Your objective — Set the records down again, exactly, without their images.
-- Opening Marker --
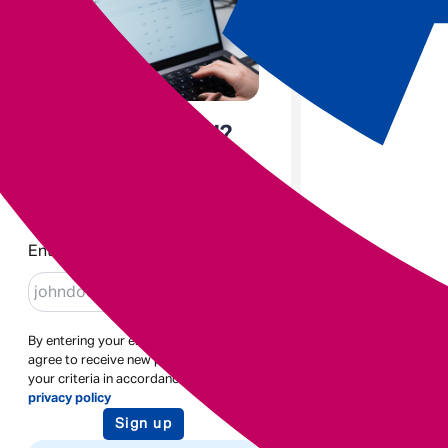
Enjoyed the read?
Sign up to receive blogs like
this
Enter email
By entering your email address you
agree to receive new posts based on
your criteria in accordance with our
privacy policy
Sign up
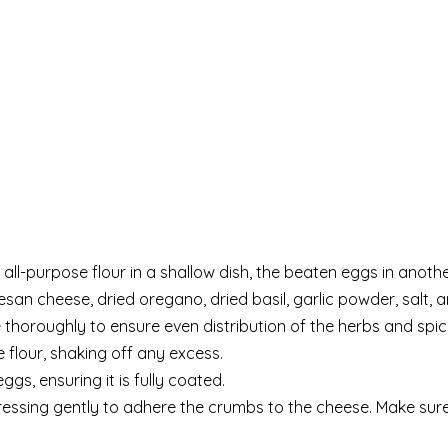
all-purpose flour in a shallow dish, the beaten eggs in anoth
an cheese, dried oregano, dried basil, garlic powder, salt, 
e thoroughly to ensure even distribution of the herbs and spic
 flour, shaking off any excess.
gs, ensuring it is fully coated.
pressing gently to adhere the crumbs to the cheese. Make sur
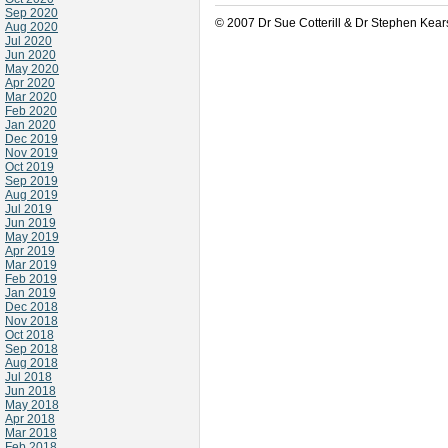
Sep 2020
© 2007 Dr Sue Cotterill & Dr Stephen Kear
Aug 2020
Jul 2020
Jun 2020
May 2020
Apr 2020
Mar 2020
Feb 2020
Jan 2020
Dec 2019
Nov 2019
Oct 2019
Sep 2019
Aug 2019
Jul 2019
Jun 2019
May 2019
Apr 2019
Mar 2019
Feb 2019
Jan 2019
Dec 2018
Nov 2018
Oct 2018
Sep 2018
Aug 2018
Jul 2018
Jun 2018
May 2018
Apr 2018
Mar 2018
Feb 2018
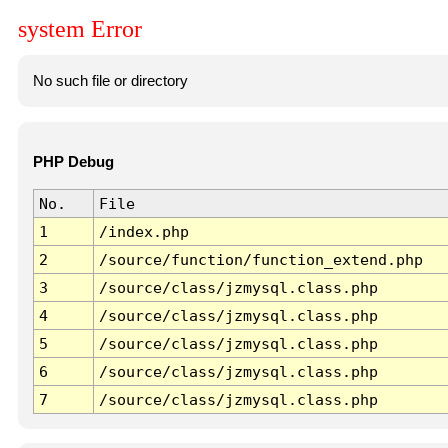
system Error
No such file or directory
PHP Debug
No.
File
1
/index.php
2
/source/function/function_extend.php
3
/source/class/jzmysql.class.php
4
/source/class/jzmysql.class.php
5
/source/class/jzmysql.class.php
6
/source/class/jzmysql.class.php
7
/source/class/jzmysql.class.php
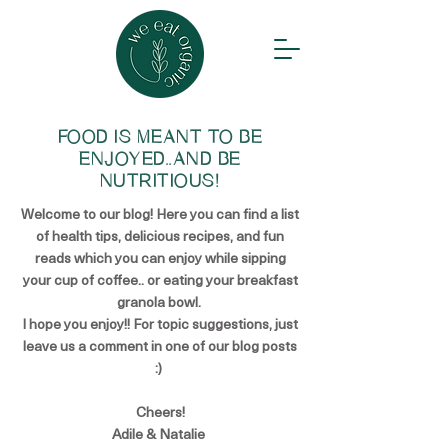
FOOD IS MEANT TO BE
ENJOYED..AND BE
NUTRITIOUS!
Welcome to our blog! Here you can find a list
of health tips, delicious recipes, and fun
reads which you can enjoy while sipping
your cup of coffee.. or eating your breakfast
granola bowl.
I hope you enjoy!! For topic suggestions, just
leave us a comment in one of our blog posts
:)
Cheers!
Adile & Natalie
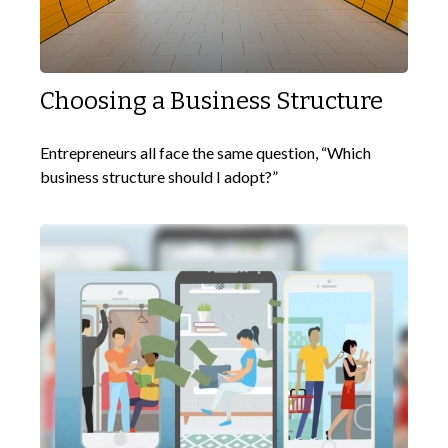
Choosing a Business Structure
Entrepreneurs all face the same question, “Which
business structure should I adopt?”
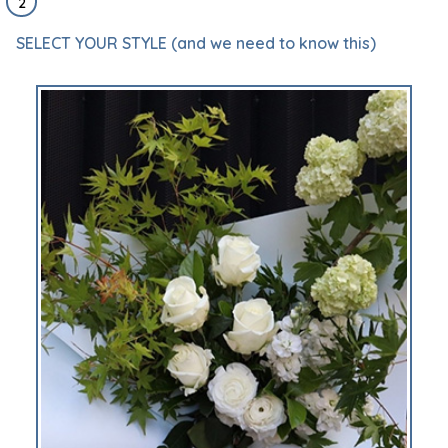
2
SELECT YOUR STYLE (and we need to know this)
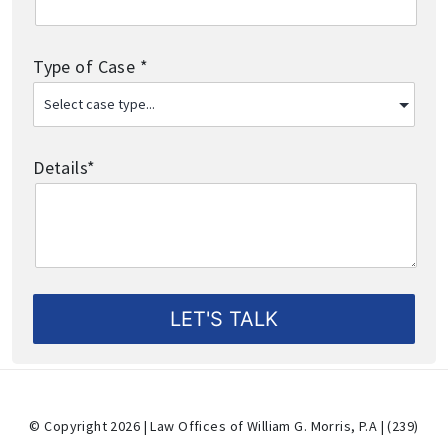
Type of Case *
Details*
© Copyright 2026 | Law Offices of William G. Morris, P.A | (239)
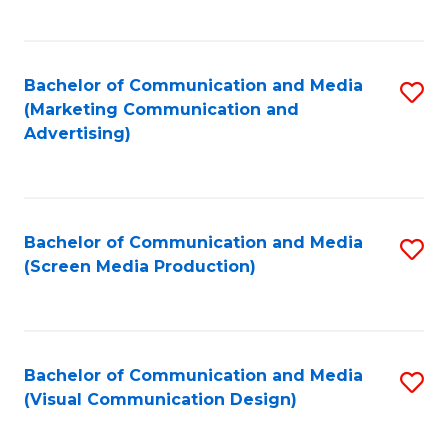
C
to
Fa
C
Bachelor of Communication and Media
S
Fa
(Marketing Communication and
to
Advertising)
C
Fa
Bachelor of Communication and Media
S
(Screen Media Production)
to
C
Fa
Bachelor of Communication and Media
S
(Visual Communication Design)
to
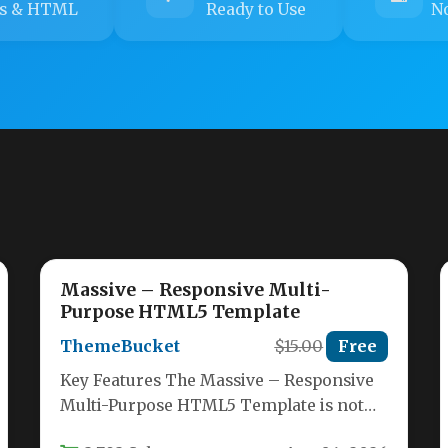
s & HTML
Ready to Use
No
Massive – Responsive Multi-
Purpose HTML5 Template
ThemeBucket
$15.00
Free
Key Features The Massive – Responsive
Multi-Purpose HTML5 Template is not
just another template; it is a complete…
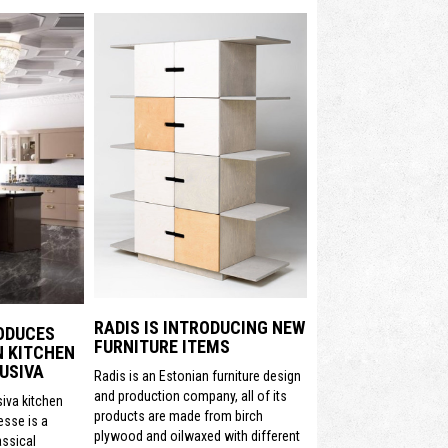
RADIS IS INTRODUCING NEW
ODUCES
FURNITURE ITEMS
N KITCHEN
USIVA
Radis is an Estonian furniture design
and production company, all of its
siva kitchen
products are made from birch
sse is a
plywood and oilwaxed with different
assical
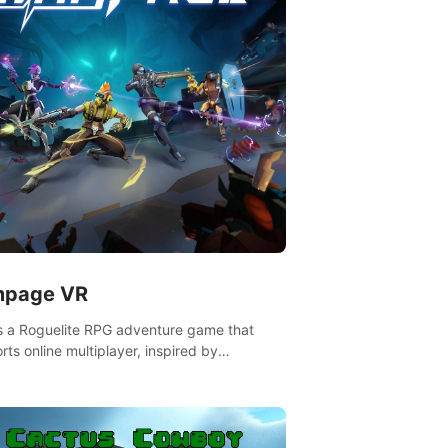
page VR
is a Roguelite RPG adventure game that
rts online multiplayer, inspired by
rlands. Rampage Official Player Community
Pluto Studio#7210 on Discord).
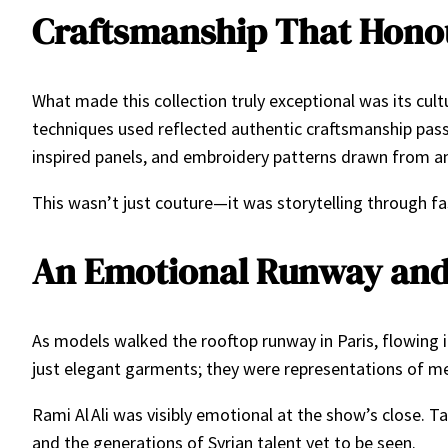
Craftsmanship That Honou
What made this collection truly exceptional was its cultu
techniques used reflected authentic craftsmanship pass
inspired panels, and embroidery patterns drawn from anc
This wasn’t just couture—it was storytelling through fash
An Emotional Runway and
As models walked the rooftop runway in Paris, flowing 
just elegant garments; they were representations of mem
Rami Al Ali was visibly emotional at the show’s close
and the generations of Syrian talent yet to be seen.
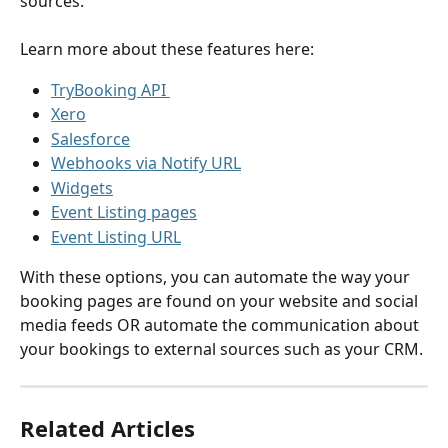
sources.
Learn more about these features here:
TryBooking API 
Xero
Salesforce
Webhooks via Notify URL
Widgets
Event Listing pages
Event Listing URL
With these options, you can automate the way your 
booking pages are found on your website and social 
media feeds OR automate the communication about 
your bookings to external sources such as your CRM.
Related Articles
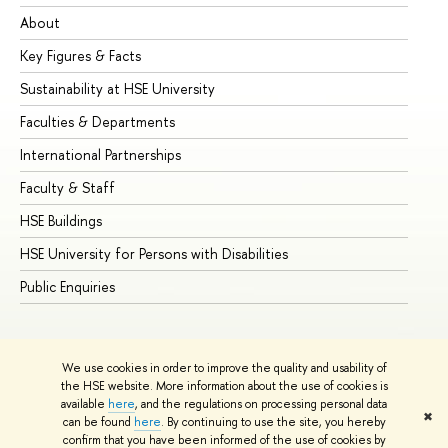
About
Ad
Key Figures & Facts
Pr
Sustainability at HSE University
Un
Faculties & Departments
Gr
International Partnerships
Ex
Faculty & Staff
Su
HSE Buildings
Su
HSE University for Persons with Disabilities
Se
Public Enquiries
Bus
We use cookies in order to improve the quality and usability of
the HSE website. More information about the use of cookies is
available
here
, and the regulations on processing personal data
✖
can be found
here
. By continuing to use the site, you hereby
© HSE University 1993–2026
Contacts
Copyright
Privacy Policy
confirm that you have been informed of the use of cookies by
-- Closing Marker --
Exercise result —
Enjoyed the read?
Sign up to receive blogs like
this
Enter email
By entering your email address you
agree to receive new posts based on
your criteria in accordance with our
privacy policy
Sign up
all-purpose flour in a shallow dish, the beaten eggs in anoth
an cheese, dried oregano, dried basil, garlic powder, salt, 
e thoroughly to ensure even distribution of the herbs and spic
 flour, shaking off any excess.
gs, ensuring it is fully coated.
pressing gently to adhere the crumbs to the cheese. Make sur
Sep 2020
© 2007 Dr Sue Cotterill & Dr Stephen Kear
Aug 2020
Jul 2020
Jun 2020
May 2020
Apr 2020
Mar 2020
Feb 2020
Jan 2020
Dec 2019
Nov 2019
Oct 2019
Sep 2019
Aug 2019
Jul 2019
Jun 2019
May 2019
Apr 2019
Mar 2019
Feb 2019
Jan 2019
Dec 2018
Nov 2018
Oct 2018
Sep 2018
Aug 2018
Jul 2018
Jun 2018
May 2018
Apr 2018
Mar 2018
Feb 2018
system Error
No such file or directory
PHP Debug
No.
File
1
/index.php
2
/source/function/function_extend.php
3
/source/class/jzmysql.class.php
4
/source/class/jzmysql.class.php
5
/source/class/jzmysql.class.php
6
/source/class/jzmysql.class.php
7
/source/class/jzmysql.class.php
FOOD IS MEANT TO BE
ENJOYED..AND BE
NUTRITIOUS!
Welcome to our blog! Here you can find a list
of health tips, delicious recipes, and fun
reads which you can enjoy while sipping
your cup of coffee.. or eating your breakfast
granola bowl.
I hope you enjoy!! For topic suggestions, just
leave us a comment in one of our blog posts
:)
Cheers!
Adile & Natalie
Choosing a Business Structure
Entrepreneurs all face the same question, “Which
business structure should I adopt?”
2
SELECT YOUR STYLE (and we need to know this)
Type of Case *
Details*
© Copyright 2026 | Law Offices of William G. Morris, P.A | (239)
C
to
Fa
C
Bachelor of Communication and Media
S
Fa
(Marketing Communication and
to
Advertising)
C
Fa
Bachelor of Communication and Media
S
(Screen Media Production)
to
C
Fa
Bachelor of Communication and Media
S
(Visual Communication Design)
to
s & HTML
Ready to Use
No
Massive – Responsive Multi-
Purpose HTML5 Template
ThemeBucket
$15.00
Free
Key Features The Massive – Responsive
Multi-Purpose HTML5 Template is not
just another template; it is a complete…
RADIS IS INTRODUCING NEW
ODUCES
FURNITURE ITEMS
N KITCHEN
USIVA
Radis is an Estonian furniture design
and production company, all of its
siva kitchen
products are made from birch
sse is a
plywood and oilwaxed with different
assical
page VR
is a Roguelite RPG adventure game that
rts online multiplayer, inspired by
rlands. Rampage Official Player Community
Pluto Studio#7210 on Discord).
Craftsmanship That Honou
What made this collection truly exceptional was its cultu
techniques used reflected authentic craftsmanship pass
inspired panels, and embroidery patterns drawn from anc
This wasn’t just couture—it was storytelling through fash
An Emotional Runway and
As models walked the rooftop runway in Paris, flowing 
just elegant garments; they were representations of mem
Rami Al Ali was visibly emotional at the show’s close
and the generations of Syrian talent yet to be seen.
sources.
Learn more about these features here:
TryBooking API 
Xero
Salesforce
Webhooks via Notify URL
Widgets
Event Listing pages
Event Listing URL
With these options, you can automate the way your 
booking pages are found on your website and social 
media feeds OR automate the communication about 
your bookings to external sources such as your CRM.
Related Articles
About
Ad
Key Figures & Facts
Pr
Sustainability at HSE University
Un
Faculties & Departments
Gr
International Partnerships
Ex
Faculty & Staff
Su
HSE Buildings
Su
HSE University for Persons with Disabilities
Se
Public Enquiries
Bus
We use cookies in order to improve the quality and usability of
the HSE website. More information about the use of cookies is
available
here
, and the regulations on processing personal data
✖
can be found
here
. By continuing to use the site, you hereby
© HSE University 1993–2026
Contacts
Copyright
Privacy Policy
confirm that you have been informed of the use of cookies by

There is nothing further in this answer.